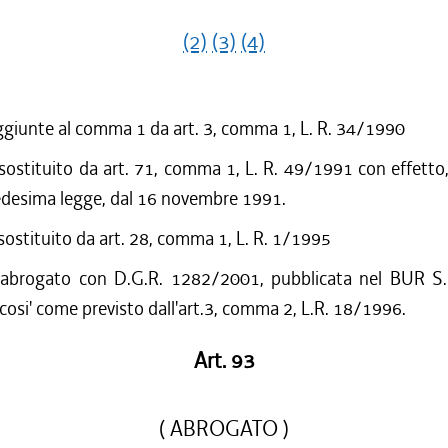
(2)
(3)
(4)
ggiunte al comma 1 da art. 3, comma 1, L. R. 34/1990
 sostituito da art. 71, comma 1, L. R. 49/1991 con effetto,
edesima legge, dal 16 novembre 1991.
 sostituito da art. 28, comma 1, L. R. 1/1995
 abrogato con D.G.R. 1282/2001, pubblicata nel BUR S.
cosi' come previsto dall'art.3, comma 2, L.R. 18/1996.
Art. 93
( ABROGATO )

Exercise aim
Only the text of the entries above, transcribed exactly, should be given; leave out pictures.

Solution below
(2)
(3)
(4)
ggiunte al comma 1 da art. 3, comma 1, L. R. 34/1990
 sostituito da art. 71, comma 1, L. R. 49/1991 con effetto,
edesima legge, dal 16 novembre 1991.
 sostituito da art. 28, comma 1, L. R. 1/1995
 abrogato con D.G.R. 1282/2001, pubblicata nel BUR S.
cosi' come previsto dall'art.3, comma 2, L.R. 18/1996.
Art. 93
( ABROGATO )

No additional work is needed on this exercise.